The for-profit prison system is akin to slavery, said a speaker Wednesday during the meeting of a Belmont University student group urging the school to cut ties with CoreCivic.
Be Better Belmont hosted a town hall meeting focused on the Nashville-based private correctional company and its financial contributions to Belmont University amid rising racial tensions in Nashville.
Melisande Short-Colomb, a third-year Georgetown University student and activist speaking at the event, likened the prison system to slavery, calling both the “snatching of bodies.” She spoke of her family’s history as indentured servants later sold by Georgetown University and briefly spoke about Belmont University’s own history with slavery through Adelicia Acklen, whose mansion has built by slaves.
Nashville officials and CoreCivic recently severed an agreement through which CoreCivic operated Davidson County jails, but members of BeBetter Belmont continue to urge Belmont President Dr. Bob Fisher to remove Damon Hininger, CoreCivic CEO, from Belmont’s Board of Trustees.
Dr. Fisher did not respond to an invitation to attend the meeting.
In a time of rising tensions, Be Better Belmont asks Dr. Fisher to combat racism through clarity, transparency and accountability of their financial practices with CoreCivic.
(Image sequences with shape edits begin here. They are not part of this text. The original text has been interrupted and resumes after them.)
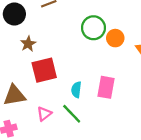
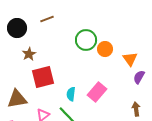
pink rectangle: (106, 87) -> (97, 92), turned 30

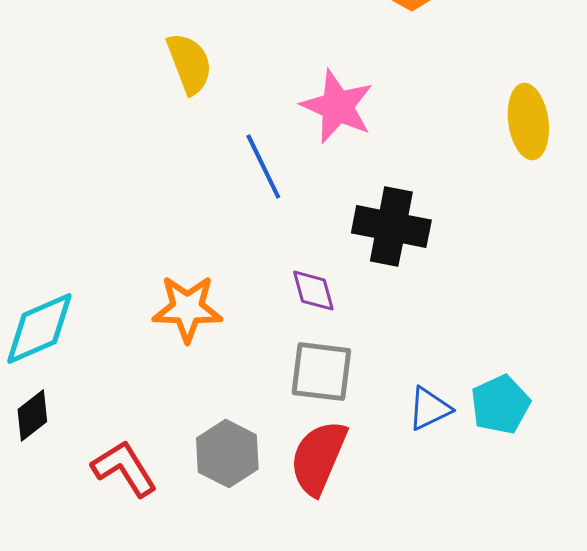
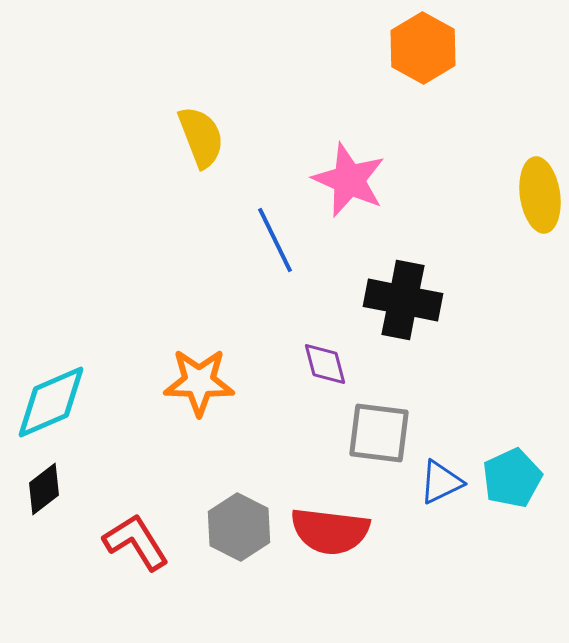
gray square: (321, 372) -> (379, 433), moved
red semicircle: (318, 458) -> (330, 531), turned -106

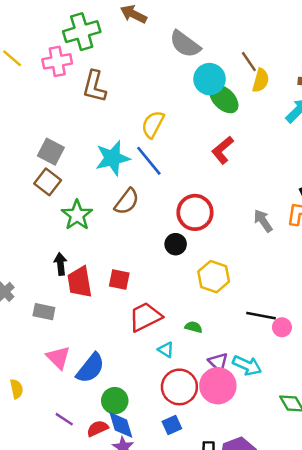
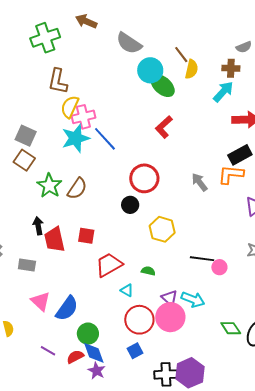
pink cross: (57, 61) -> (83, 117), moved
yellow semicircle: (153, 124) -> (70, 107), moved
brown semicircle: (127, 202) -> (77, 189), moved

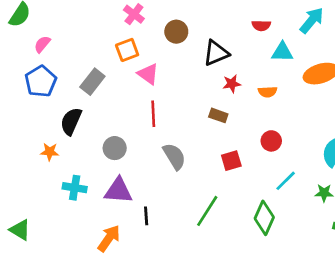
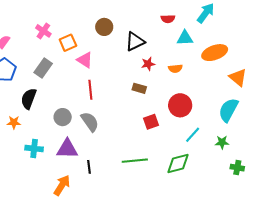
pink cross: (134, 14) -> (43, 31), moved
red circle: (271, 141) -> (180, 105), size x1.5
gray semicircle: (174, 156) -> (90, 122), moved
green line: (207, 211) -> (135, 161), turned 55
green diamond: (264, 218) -> (178, 163), turned 55

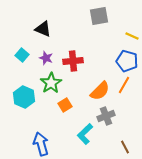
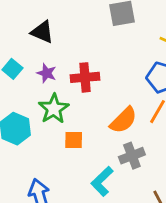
orange square: (65, 105) -> (74, 140), turned 32

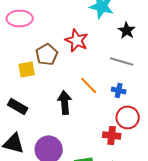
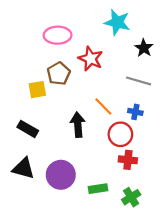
pink ellipse: (20, 18) -> (58, 35), moved
red circle: (128, 117) -> (120, 134), moved

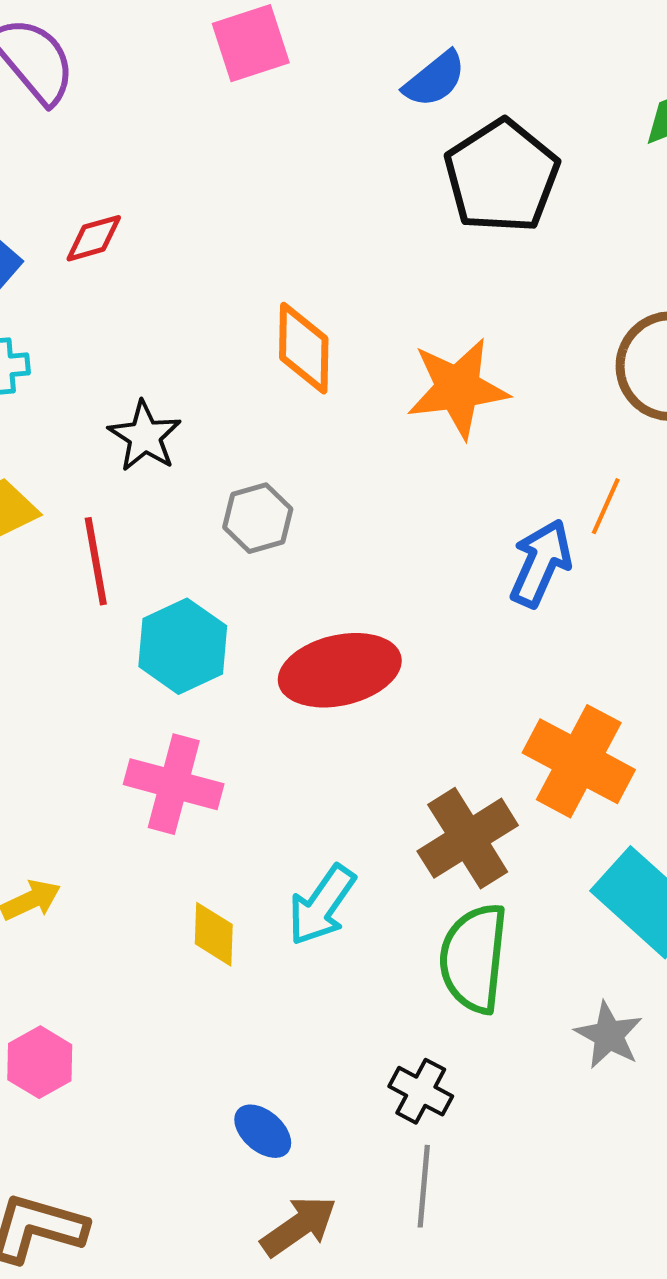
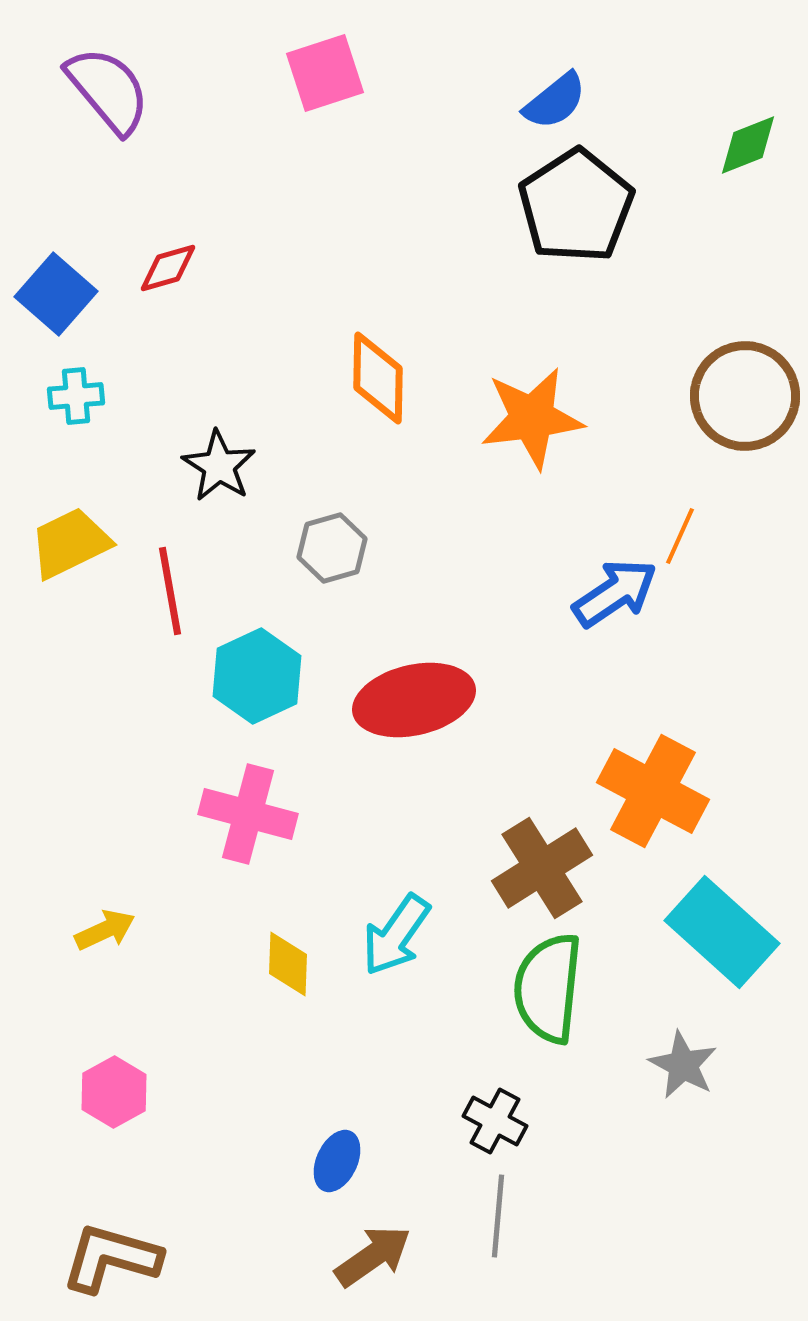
blue semicircle: (435, 79) -> (555, 101), moved
blue arrow: (541, 563) -> (615, 593), turned 32
blue ellipse: (263, 1131) -> (337, 1161), turned 74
For-profit prison systems disportionately affect people of color, said Rev. Davie Tucker, who was previously a prison employee, and was inspired to pursue the issue.
“I could see how human bodies were turned into a commodity and had a price,” said Rev. Tucker.
Another advocate, Cathy Carrillo, recalled how in the last few months, prisons have been the site of several COVID-19 outbreaks and how CoreCivic benefited financially from contracts with U.S. Immigrations and Customs Enforcement (ICE.).